-- Exercise materials --
━━━━━━━━━━━━━━━━
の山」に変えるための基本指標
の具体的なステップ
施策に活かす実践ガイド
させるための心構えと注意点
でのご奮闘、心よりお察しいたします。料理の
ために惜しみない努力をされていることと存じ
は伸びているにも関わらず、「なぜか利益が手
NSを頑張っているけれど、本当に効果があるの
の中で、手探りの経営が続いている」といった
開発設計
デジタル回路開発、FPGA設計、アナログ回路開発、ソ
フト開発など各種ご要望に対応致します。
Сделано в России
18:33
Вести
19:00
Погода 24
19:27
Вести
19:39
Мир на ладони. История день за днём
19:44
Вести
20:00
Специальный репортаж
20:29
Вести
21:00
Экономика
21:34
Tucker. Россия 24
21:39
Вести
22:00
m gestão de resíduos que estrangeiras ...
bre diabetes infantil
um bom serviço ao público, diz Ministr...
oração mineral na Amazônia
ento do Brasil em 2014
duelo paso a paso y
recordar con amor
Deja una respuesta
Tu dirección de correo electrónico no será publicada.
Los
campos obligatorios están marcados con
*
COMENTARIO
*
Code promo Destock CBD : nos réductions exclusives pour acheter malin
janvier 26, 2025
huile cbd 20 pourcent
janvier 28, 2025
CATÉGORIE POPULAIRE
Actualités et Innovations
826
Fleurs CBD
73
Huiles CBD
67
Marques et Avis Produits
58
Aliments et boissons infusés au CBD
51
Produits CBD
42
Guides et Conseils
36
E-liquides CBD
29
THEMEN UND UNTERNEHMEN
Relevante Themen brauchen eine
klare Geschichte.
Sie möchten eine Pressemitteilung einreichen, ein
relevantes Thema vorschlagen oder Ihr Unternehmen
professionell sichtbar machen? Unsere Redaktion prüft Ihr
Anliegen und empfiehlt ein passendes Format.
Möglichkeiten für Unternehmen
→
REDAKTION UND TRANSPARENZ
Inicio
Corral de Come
━━━━━━━━━━━━━━━━
-- Requirement --
For the records above, restate every line word for word.

-- Answer section --
の山」に変えるための基本指標
の具体的なステップ
施策に活かす実践ガイド
させるための心構えと注意点
でのご奮闘、心よりお察しいたします。料理の
ために惜しみない努力をされていることと存じ
は伸びているにも関わらず、「なぜか利益が手
NSを頑張っているけれど、本当に効果があるの
の中で、手探りの経営が続いている」といった
開発設計
デジタル回路開発、FPGA設計、アナログ回路開発、ソ
フト開発など各種ご要望に対応致します。
Сделано в России
18:33
Вести
19:00
Погода 24
19:27
Вести
19:39
Мир на ладони. История день за днём
19:44
Вести
20:00
Специальный репортаж
20:29
Вести
21:00
Экономика
21:34
Tucker. Россия 24
21:39
Вести
22:00
m gestão de resíduos que estrangeiras ...
bre diabetes infantil
um bom serviço ao público, diz Ministr...
oração mineral na Amazônia
ento do Brasil em 2014
duelo paso a paso y
recordar con amor
Deja una respuesta
Tu dirección de correo electrónico no será publicada.
Los
campos obligatorios están marcados con
*
COMENTARIO
*
Code promo Destock CBD : nos réductions exclusives pour acheter malin
janvier 26, 2025
huile cbd 20 pourcent
janvier 28, 2025
CATÉGORIE POPULAIRE
Actualités et Innovations
826
Fleurs CBD
73
Huiles CBD
67
Marques et Avis Produits
58
Aliments et boissons infusés au CBD
51
Produits CBD
42
Guides et Conseils
36
E-liquides CBD
29
THEMEN UND UNTERNEHMEN
Relevante Themen brauchen eine
klare Geschichte.
Sie möchten eine Pressemitteilung einreichen, ein
relevantes Thema vorschlagen oder Ihr Unternehmen
professionell sichtbar machen? Unsere Redaktion prüft Ihr
Anliegen und empfiehlt ein passendes Format.
Möglichkeiten für Unternehmen
→
REDAKTION UND TRANSPARENZ
Inicio
Corral de Come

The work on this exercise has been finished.